Are you aligning your company’s controls with the business to ensure that your company is not paying $3 million dollars to protect a $51K asset?

Of course, I think that majority of the people reading this blog post wouldn’t find the situation eluded to in the title of this blog post a dilemma. This is InfoSec 101 material. However,  I read an interesting blog post by Kevin Townsend at securityweek.com that makes you think about this building block InfoSec principle:

Over the course of the last week, it has become apparent that the City of Atlanta, Georgia, has paid out nearly $3 million dollars in contracts to help its recovery from a ransomware attack on March 22, 2018 — which (at the time of writing) is still without resolution.

Precise details on the Atlanta contracts are confused and confusing — but two consistent elements are that SecureWorks is being paid $650,000 for emergency incident response services, and Ernst & Young is being paid $600,000 for advisory services for cyber incident response. The total for all the contracts appears to total roughly $2.7 million. The eventual cost will likely be more, since it doesn’t include lost staff productivity nor the billings of a law firm reportedly charging Atlanta $485 per hour for partners, and $300 per hour for associates. The ransom demand was for around $51,000.

The ransomware used in the attack was SamSam. In February this year, SecureWorks published a report on SamSam and attributes it to a group it knows as Gold Lowell. Gold Lowell is unusual in its ransomware attacks since it typically compromises its victim networks in advance of encrypting any files. 

….

However, the few facts that are known raises a very complex ethical issue. Atlanta seems to have chosen to pay nearly $3 million of taxpayer money rather than just $51,000, possibly on a point of principle. That principle is supported by law enforcement agencies around the world who advise that ransoms should not be paid.

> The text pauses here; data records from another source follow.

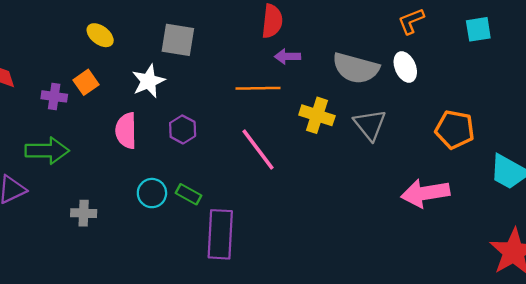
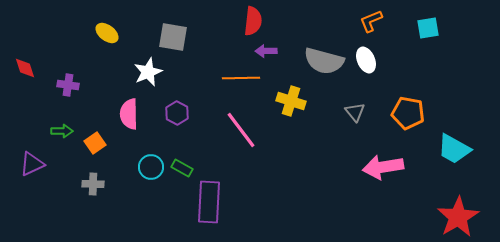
orange square: (86, 82) -> (95, 143), moved
gray triangle: (370, 125) -> (355, 112), moved, size x0.7
green arrow: (47, 151) -> (62, 131), size x0.6

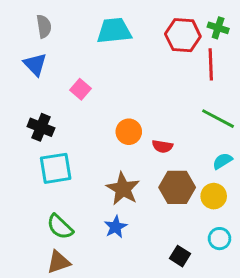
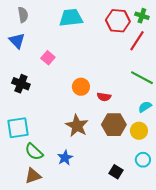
red line: (211, 64) -> (137, 41), turned 35
cyan square: (56, 168) -> (18, 128), moved
blue star: (116, 227) -> (65, 158), moved

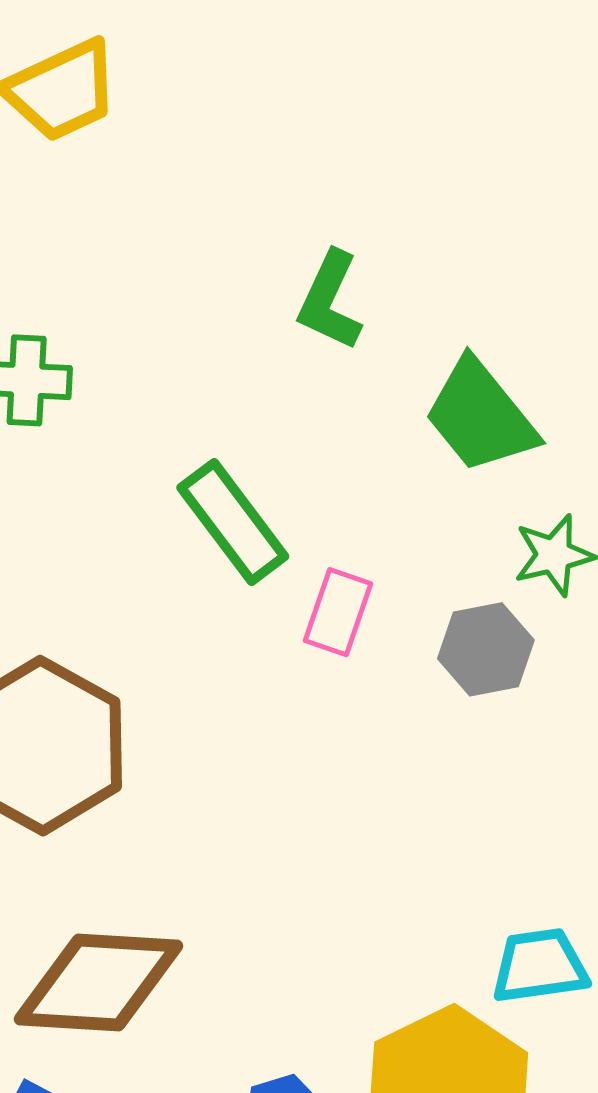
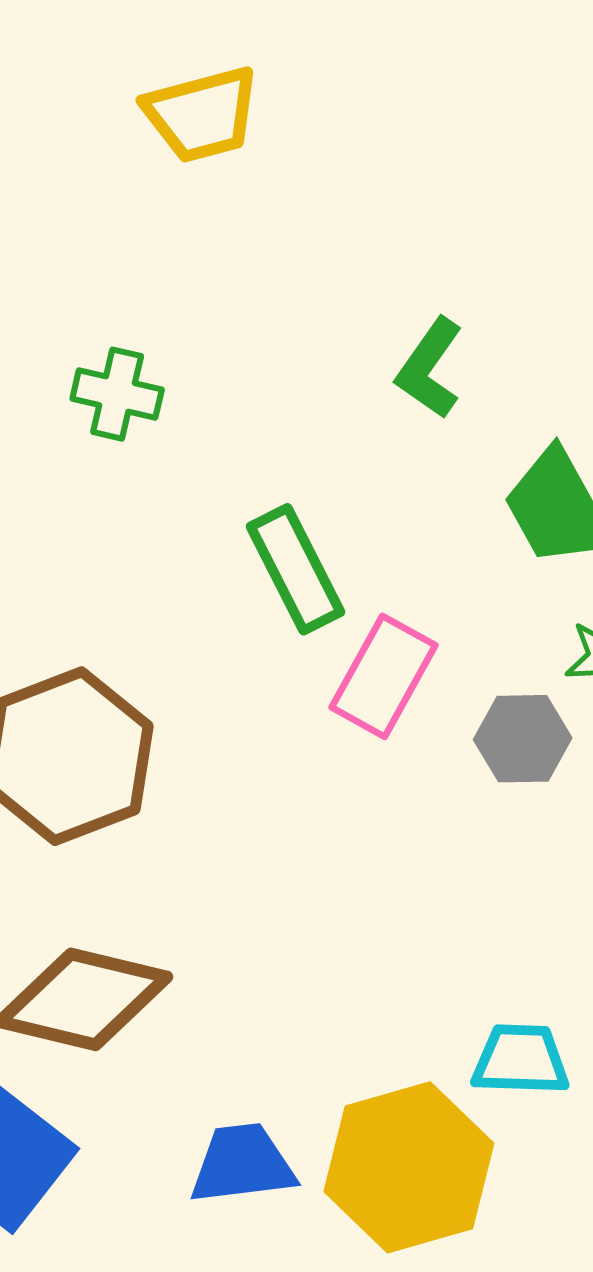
pink rectangle: (338, 612) -> (384, 676), size x1.4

In this case, the sheer disparity between the cost of the ransom and the ransomware restitution (more than 50-to-1 and growing), all of which must be paid with someone else’s money, makes it reasonable to question the decision.

 

Actions

  1. Have you decided what you will do during a ransom attack?  Do you have supporting procedures?
  2. Are you aligning your company’s controls with the business to ensure that your company is not paying $3 million dollars to protect a $51K asset (unless your company supports this time of wasteful behavior).